You see the Director in the dark, sitting behind prismic braids of purple-pink light that dance off a curtain of beads like slow mercury.
He watches from the sullen dimness, the auteur, as his performers hit or miss the marks he has set, as they nail or flail the lines he’s written, as they dance in the whiteblast spotlight that holds them.
Behind endless curlicues of blooming cigarette smoke, his boozeglassed eyes look past his troupe and follow his Surrogate in their center, the outsized actor embodying his every fevered desire, his anger, his sadness, his life-bluff, his love. He watches the actor who is playing a version of him, playing the fool, playing “Mr. Sophistication.”
He watches from his table in the dark, watches as a narrative unfolds upon the stage, his narrative, his life transubstantiated into a tit-flashed song ‘n’ dance of crude and sweat-yellowed heartfelt burlesque.
His name is Cosmo Vittelli (Ben Gazzara). He deals in girls.
What you don’t see is his director kneeling even further back, in the ink-black corners of the club, behind the rippling ribbons of red and blue gel-lit heads of extras in the crowd.
You don’t see him in the shadows, the auteur, as his performers pretend to be someone else’s performers, dancing upon cheap plywood to the song he’s selected to tell his story.
You don’t see that behind the handheld camera he’s personally operating, his bloodshot eyes look past the extras to follow his surrogate in the center, the actor embodying his every creative desire, his rage, his melancholy, his dreams, his love. He watches the actor who is really playing a version of him, playing the fool, playing “Cosmo Vittelli.”
You don’t see as he watches from his camera, watches the story unfold in this scuzzcrusted and grubscrabbled club, his story, his life smuggled into an ugly-beautiful strip club-set gangster picture.
His name is John Cassavetes. He makes films.
~ ~ ~
The most spiritually and stylistically tortured of the 10 films he both wrote and directed, John Cassavetes’ The Killing of a Chinese Bookie is a work unintentionally at war with its self-identity while intentionally portraying a character at war with his own, all crafted by a man consumed by that selfsame conflict. The appositive pressures building within the chasmic faultline that zigzagged throughout his career of staggeringly powerful independent films (Shadows, Husbands, A Woman Under the Influence, et al.) finally erupted here, in 1976, during the conception and creation of Chinese Bookie. These warring forces—the need to appease both financiers and audiences with easy genre entertainments versus the drive to make complex and performance-driven character studies, with the latter derisively eschewing the aestheticized sex and violence the former would require—jutted against one another with a fricative brutality, shattering Cassavetes’ original intent for the film, rendering it a messy, purgatorial wasteland of aesthetic cross-purposes.

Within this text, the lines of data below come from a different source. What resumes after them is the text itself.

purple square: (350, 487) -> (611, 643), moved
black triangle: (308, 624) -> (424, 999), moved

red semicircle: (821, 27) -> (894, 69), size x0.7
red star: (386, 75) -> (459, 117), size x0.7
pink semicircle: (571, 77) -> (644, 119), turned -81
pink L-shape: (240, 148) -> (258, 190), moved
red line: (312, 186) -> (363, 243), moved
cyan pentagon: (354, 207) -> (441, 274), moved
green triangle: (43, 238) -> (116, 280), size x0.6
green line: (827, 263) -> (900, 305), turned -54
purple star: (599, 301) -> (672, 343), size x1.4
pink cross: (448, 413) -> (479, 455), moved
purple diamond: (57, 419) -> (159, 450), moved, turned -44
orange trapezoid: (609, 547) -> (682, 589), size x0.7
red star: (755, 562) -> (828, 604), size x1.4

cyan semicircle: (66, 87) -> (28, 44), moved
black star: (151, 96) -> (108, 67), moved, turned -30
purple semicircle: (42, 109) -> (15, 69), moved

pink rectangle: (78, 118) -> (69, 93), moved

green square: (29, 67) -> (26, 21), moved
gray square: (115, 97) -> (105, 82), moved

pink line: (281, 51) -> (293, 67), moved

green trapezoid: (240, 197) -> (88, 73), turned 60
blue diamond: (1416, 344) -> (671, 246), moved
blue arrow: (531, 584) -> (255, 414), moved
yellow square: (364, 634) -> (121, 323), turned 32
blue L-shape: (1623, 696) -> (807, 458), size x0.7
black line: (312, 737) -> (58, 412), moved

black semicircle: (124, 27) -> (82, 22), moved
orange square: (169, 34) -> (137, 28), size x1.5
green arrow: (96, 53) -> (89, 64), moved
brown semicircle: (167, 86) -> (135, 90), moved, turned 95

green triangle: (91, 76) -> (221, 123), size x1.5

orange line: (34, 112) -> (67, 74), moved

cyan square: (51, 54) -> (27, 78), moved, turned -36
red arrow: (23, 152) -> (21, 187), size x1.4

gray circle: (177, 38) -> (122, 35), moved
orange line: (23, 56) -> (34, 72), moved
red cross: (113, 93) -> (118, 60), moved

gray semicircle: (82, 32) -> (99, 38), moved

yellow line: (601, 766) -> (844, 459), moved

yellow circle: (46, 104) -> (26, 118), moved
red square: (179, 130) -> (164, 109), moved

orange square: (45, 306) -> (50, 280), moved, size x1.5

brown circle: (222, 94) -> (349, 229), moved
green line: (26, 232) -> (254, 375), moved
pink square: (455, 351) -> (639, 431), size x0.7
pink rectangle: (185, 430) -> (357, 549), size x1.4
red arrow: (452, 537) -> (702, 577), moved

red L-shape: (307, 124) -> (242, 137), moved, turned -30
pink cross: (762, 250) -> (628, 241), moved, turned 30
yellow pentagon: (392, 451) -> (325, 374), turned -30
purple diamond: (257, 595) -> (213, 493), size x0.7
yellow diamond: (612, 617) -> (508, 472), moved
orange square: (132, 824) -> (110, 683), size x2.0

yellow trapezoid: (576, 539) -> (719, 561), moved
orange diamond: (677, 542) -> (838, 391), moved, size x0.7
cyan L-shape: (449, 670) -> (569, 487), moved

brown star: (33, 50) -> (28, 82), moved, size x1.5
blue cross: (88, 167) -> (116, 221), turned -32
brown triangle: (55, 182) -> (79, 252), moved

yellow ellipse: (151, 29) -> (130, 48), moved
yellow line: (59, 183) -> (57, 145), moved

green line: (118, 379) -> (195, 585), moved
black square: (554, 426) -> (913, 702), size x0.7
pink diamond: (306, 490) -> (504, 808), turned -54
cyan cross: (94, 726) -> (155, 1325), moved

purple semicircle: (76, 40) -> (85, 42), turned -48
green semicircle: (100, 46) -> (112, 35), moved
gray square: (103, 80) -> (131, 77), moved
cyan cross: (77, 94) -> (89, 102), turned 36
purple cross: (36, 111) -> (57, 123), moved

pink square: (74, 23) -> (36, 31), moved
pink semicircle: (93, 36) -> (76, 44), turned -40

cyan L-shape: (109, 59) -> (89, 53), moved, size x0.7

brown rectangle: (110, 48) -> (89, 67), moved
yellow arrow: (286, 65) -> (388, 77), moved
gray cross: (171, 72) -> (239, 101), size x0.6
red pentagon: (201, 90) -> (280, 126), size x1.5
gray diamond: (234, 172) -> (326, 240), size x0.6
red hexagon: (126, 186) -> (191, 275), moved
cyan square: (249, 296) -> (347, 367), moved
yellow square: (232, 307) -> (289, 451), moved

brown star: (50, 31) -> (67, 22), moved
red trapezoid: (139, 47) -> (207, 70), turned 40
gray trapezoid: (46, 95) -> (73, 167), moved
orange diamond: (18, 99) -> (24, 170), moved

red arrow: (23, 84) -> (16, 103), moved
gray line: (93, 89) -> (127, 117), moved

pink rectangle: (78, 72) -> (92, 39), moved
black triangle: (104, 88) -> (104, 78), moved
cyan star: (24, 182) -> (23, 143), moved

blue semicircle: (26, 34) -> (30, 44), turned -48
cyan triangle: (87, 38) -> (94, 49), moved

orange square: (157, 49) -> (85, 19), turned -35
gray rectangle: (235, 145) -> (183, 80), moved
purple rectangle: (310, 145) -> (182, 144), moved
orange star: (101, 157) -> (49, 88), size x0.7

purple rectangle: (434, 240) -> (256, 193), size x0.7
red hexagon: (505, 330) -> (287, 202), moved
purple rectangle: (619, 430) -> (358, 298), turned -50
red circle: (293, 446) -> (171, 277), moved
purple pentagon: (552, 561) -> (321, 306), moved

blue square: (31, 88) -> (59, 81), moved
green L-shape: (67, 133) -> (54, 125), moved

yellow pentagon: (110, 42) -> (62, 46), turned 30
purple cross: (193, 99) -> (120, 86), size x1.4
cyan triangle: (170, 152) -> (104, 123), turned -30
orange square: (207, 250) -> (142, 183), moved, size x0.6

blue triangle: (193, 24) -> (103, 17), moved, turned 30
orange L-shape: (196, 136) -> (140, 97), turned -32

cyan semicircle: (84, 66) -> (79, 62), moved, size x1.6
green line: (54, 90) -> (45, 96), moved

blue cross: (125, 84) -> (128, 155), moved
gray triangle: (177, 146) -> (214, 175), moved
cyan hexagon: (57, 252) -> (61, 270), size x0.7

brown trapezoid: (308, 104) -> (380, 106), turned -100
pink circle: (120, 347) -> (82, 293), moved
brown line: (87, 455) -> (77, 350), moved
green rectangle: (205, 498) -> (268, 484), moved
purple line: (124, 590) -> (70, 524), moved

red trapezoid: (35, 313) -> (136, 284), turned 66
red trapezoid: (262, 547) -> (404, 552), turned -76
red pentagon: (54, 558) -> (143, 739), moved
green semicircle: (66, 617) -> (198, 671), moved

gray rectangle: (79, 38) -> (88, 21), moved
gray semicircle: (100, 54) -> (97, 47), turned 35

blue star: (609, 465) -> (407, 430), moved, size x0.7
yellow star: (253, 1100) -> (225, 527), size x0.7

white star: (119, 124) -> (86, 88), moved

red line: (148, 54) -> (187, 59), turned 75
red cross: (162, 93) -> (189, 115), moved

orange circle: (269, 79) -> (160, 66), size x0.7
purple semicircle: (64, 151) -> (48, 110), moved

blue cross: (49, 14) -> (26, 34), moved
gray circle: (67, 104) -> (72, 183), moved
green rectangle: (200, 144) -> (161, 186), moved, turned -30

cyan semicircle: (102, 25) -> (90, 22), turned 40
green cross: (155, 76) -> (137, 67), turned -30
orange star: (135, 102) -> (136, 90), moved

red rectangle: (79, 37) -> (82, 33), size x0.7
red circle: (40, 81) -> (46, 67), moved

And yet, it is a masterpiece—not in spite of its messiness but rather because of it. The Killing of a Chinese Bookie, with its jazzy, inchoate polyrhythms of conflicted authorial intent fortuitously and incidentally mirroring the world and the conflict of both Cosmo and his creator John Cassavetes, is neither a simple noir piece nor another idiosyncratic personal drama but rather a megatonic fusion of both into a living, breathing document, an abstract expressionist work of hired gun genre craftsmanship that novas into a startling self-portrait and a nearly indefinable work of art.
~ ~ ~
“Earlier films such as Shadows and Husbands grew out of personal experiences reaching all the way back to my childhood days,” Cassavetes said in a pre-Bookie interview, noting that the groundbreaking independent films of his career’s first half were “expressions of my innermost feelings and now that I’ve dealt with all that, I feel obligated to view life in other terms…I want to explore other areas of human and artistic experience.” Following the extraordinary critical success of his devastating 1974 Oscar-nominated drama A Woman Under the Influence, Cassavetes felt ready to move away from such difficult and innovative art-house material and develop genre films of pure craftsmanship—like a gangster picture.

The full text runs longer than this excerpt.